#### DATA FOR REVIEW ####

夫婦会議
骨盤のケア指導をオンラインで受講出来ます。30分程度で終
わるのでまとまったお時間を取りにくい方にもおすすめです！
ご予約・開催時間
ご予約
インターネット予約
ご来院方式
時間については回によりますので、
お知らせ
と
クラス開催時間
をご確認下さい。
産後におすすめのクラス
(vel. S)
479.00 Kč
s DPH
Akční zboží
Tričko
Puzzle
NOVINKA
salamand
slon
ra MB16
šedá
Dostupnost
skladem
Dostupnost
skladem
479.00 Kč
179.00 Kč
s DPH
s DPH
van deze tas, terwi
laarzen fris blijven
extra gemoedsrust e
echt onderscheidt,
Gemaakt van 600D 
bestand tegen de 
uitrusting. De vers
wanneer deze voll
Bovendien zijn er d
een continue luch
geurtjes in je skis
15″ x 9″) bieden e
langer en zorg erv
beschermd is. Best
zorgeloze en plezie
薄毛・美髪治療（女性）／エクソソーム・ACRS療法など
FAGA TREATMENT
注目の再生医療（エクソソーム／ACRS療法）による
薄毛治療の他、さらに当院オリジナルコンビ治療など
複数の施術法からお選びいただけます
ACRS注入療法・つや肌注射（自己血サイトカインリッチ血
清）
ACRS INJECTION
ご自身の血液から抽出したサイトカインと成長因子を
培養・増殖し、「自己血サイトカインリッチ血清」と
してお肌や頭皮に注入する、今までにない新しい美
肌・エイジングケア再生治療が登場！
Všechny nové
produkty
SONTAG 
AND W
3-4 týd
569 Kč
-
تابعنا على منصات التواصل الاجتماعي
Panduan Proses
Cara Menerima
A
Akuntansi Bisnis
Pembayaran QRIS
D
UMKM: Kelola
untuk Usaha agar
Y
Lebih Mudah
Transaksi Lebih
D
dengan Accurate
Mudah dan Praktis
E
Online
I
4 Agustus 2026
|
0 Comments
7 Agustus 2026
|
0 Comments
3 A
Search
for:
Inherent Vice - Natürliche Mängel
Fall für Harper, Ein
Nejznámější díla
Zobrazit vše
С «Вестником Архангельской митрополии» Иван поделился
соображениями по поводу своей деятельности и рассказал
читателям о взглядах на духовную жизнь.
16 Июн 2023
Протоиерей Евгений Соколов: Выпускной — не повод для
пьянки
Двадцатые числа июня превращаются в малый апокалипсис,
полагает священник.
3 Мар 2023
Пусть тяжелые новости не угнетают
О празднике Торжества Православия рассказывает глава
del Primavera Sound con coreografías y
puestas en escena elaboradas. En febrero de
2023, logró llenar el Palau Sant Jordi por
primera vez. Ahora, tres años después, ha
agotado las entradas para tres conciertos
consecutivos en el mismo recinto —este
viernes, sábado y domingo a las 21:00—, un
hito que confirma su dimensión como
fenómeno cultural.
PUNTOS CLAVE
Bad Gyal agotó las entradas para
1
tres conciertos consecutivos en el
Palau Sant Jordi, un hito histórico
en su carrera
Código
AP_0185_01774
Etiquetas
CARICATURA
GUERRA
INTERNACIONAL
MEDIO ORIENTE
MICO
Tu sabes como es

####

**TASK REQUIREMENTS:** For each line in the data, set it down again exactly.

**RESULT OF THIS EXERCISE:**
夫婦会議
骨盤のケア指導をオンラインで受講出来ます。30分程度で終
わるのでまとまったお時間を取りにくい方にもおすすめです！
ご予約・開催時間
ご予約
インターネット予約
ご来院方式
時間については回によりますので、
お知らせ
と
クラス開催時間
をご確認下さい。
産後におすすめのクラス
(vel. S)
479.00 Kč
s DPH
Akční zboží
Tričko
Puzzle
NOVINKA
salamand
slon
ra MB16
šedá
Dostupnost
skladem
Dostupnost
skladem
479.00 Kč
179.00 Kč
s DPH
s DPH
van deze tas, terwi
laarzen fris blijven
extra gemoedsrust e
echt onderscheidt,
Gemaakt van 600D 
bestand tegen de 
uitrusting. De vers
wanneer deze voll
Bovendien zijn er d
een continue luch
geurtjes in je skis
15″ x 9″) bieden e
langer en zorg erv
beschermd is. Best
zorgeloze en plezie
薄毛・美髪治療（女性）／エクソソーム・ACRS療法など
FAGA TREATMENT
注目の再生医療（エクソソーム／ACRS療法）による
薄毛治療の他、さらに当院オリジナルコンビ治療など
複数の施術法からお選びいただけます
ACRS注入療法・つや肌注射（自己血サイトカインリッチ血
清）
ACRS INJECTION
ご自身の血液から抽出したサイトカインと成長因子を
培養・増殖し、「自己血サイトカインリッチ血清」と
してお肌や頭皮に注入する、今までにない新しい美
肌・エイジングケア再生治療が登場！
Všechny nové
produkty
SONTAG 
AND W
3-4 týd
569 Kč
-
تابعنا على منصات التواصل الاجتماعي
Panduan Proses
Cara Menerima
A
Akuntansi Bisnis
Pembayaran QRIS
D
UMKM: Kelola
untuk Usaha agar
Y
Lebih Mudah
Transaksi Lebih
D
dengan Accurate
Mudah dan Praktis
E
Online
I
4 Agustus 2026
|
0 Comments
7 Agustus 2026
|
0 Comments
3 A
Search
for:
Inherent Vice - Natürliche Mängel
Fall für Harper, Ein
Nejznámější díla
Zobrazit vše
С «Вестником Архангельской митрополии» Иван поделился
соображениями по поводу своей деятельности и рассказал
читателям о взглядах на духовную жизнь.
16 Июн 2023
Протоиерей Евгений Соколов: Выпускной — не повод для
пьянки
Двадцатые числа июня превращаются в малый апокалипсис,
полагает священник.
3 Мар 2023
Пусть тяжелые новости не угнетают
О празднике Торжества Православия рассказывает глава
del Primavera Sound con coreografías y
puestas en escena elaboradas. En febrero de
2023, logró llenar el Palau Sant Jordi por
primera vez. Ahora, tres años después, ha
agotado las entradas para tres conciertos
consecutivos en el mismo recinto —este
viernes, sábado y domingo a las 21:00—, un
hito que confirma su dimensión como
fenómeno cultural.
PUNTOS CLAVE
Bad Gyal agotó las entradas para
1
tres conciertos consecutivos en el
Palau Sant Jordi, un hito histórico
en su carrera
Código
AP_0185_01774
Etiquetas
CARICATURA
GUERRA
INTERNACIONAL
MEDIO ORIENTE
MICO
Tu sabes como es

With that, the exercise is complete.